Venezuela Talks Deadlocked Over Proposed Election Delay
(Bloomberg) -- Talks between a Venezuelan opposition faction and the government of President Nicolas Maduro are deadlocked over whether to delay upcoming congressional elections, according to five people with knowledge of the matter.
Former presidential candidate Henrique Capriles and his allies are calling for the delay to allow monitors from the European Union to attend.
Maduro approved the presence of foreign observers, but wants the election to go ahead in December as scheduled, arguing that holding the vote next year would violate the constitution, three of the people said.
The segment of the the opposition led by National Assembly President Juan Guaido, and backed by the U.S., isn’t taking part in the talks and is calling for a boycott of the election.
Without a delay, monitors from the E.U. wouldn’t have the minimum six months they require to prepare for the event. Opposition negotiators want to do whatever it takes to get the E.U. involved, to ensure that the vote is fair.
The opposition group led by Capriles is reaching out to individual E.U. member states to ask if they’d oversee the vote separately, the people said.
After the socialist Maduro won an election widely regarded as sham in 2018, the U.S. and its allies recognized Guaido as the legitimate president. The nation’s politics have been in a stalemate over the last year as Maduro clung onto power despite U.S sanctions designed to topple him.
That’s lead some sections of the opposition, including Capriles, to seek ways to break the impasse. Capriles has claimed the credit for a presidential decree that pardoned political prisoners this week, in a gesture intended to kick-start talks.
“The E.U. and Capriles believe that Guaido and the United States’ strategy for a sudden government change has not worked,” said Washington-based analyst Mariano De Alba.
The E.U. press team in Brussels didn’t immediately reply to requests for comment.
Free and Fair
Guaido has criticized Capriles’ meetings with Maduro’s representatives, saying they don’t have the National Assembly’s approval. A meeting between Guaido, Capriles and the main opposition party heads on Tuesday over how to proceed ended without agreement, according to four people with direct knowledge of the matter.
Guaido says he should remain in charge of the National Assembly after December, since the election to choose new lawmakers will be rigged and illegitimate.
“Constructive dialog has formed a series of broad guarantees that make up an inclusive, participatory and fair electoral process,” Venezuelan Information Minister Jorge Rodriguez said in reply to written questions. “We believe that the electoral accompaniment of the E.U. and the UN Secretary General will verify that the parliamentary election will be carried out in an ideal and clean manner.”
Maduro’s offer of electoral guarantees were probably intended to further divide the opposition, said Caracas-based analyst Luis Vicente Leon.
“Maduro’s government is willing to concede some of Capriles demands,” Leon said. “They may underestimate the possibility of him becoming an actual threat.”

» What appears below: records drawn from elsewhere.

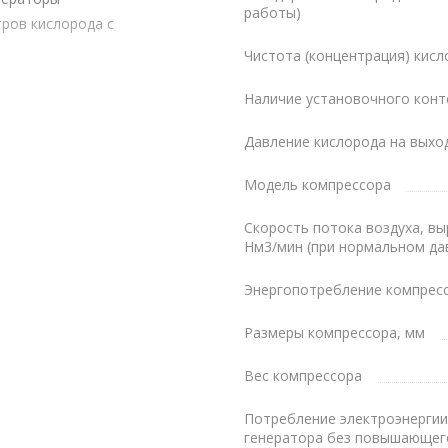
работы)
тров кислорода с
Чистота (концентрация) кис
Наличие установочного конт
Давление кислорода на выхо
Модель компрессора
, достигающее целевой
Скорость потока воздуха, в
Нм3/мин (при нормальном да
нной чистоты кислорода
го сита, продлевающие срок
Энергопотребление компресс
Размеры компрессора, мм
 встроенные в генератор
ке, не требуют монтажа
Вес компрессора
ANBUS, встроенный
Потребление электроэнерги
, доступна конфигурация Wi-
генератора без повышающег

The talks between the government and some of its opponents have garnered support from Turkey, whose Foreign Affairs Minister Mevlut Cavusoglu said he had spoken to Capriles on the question of election observers. Spain’s government has expressed its support for the talks as well.
The E.U.’s High Representative for Foreign Affairs Josep Borrell, is also backing the negotiations, four of the people said. Borrell said this week the prisoner release was a step toward “free, inclusive and transparent elections.” He didn’t respond to requests for additional comment.
In the meantime, Venezuelans’ lives continue to be blighted by widespread hunger following a seven-year recession, a slump in oil output to levels not seen since the 1940s, and the pandemic.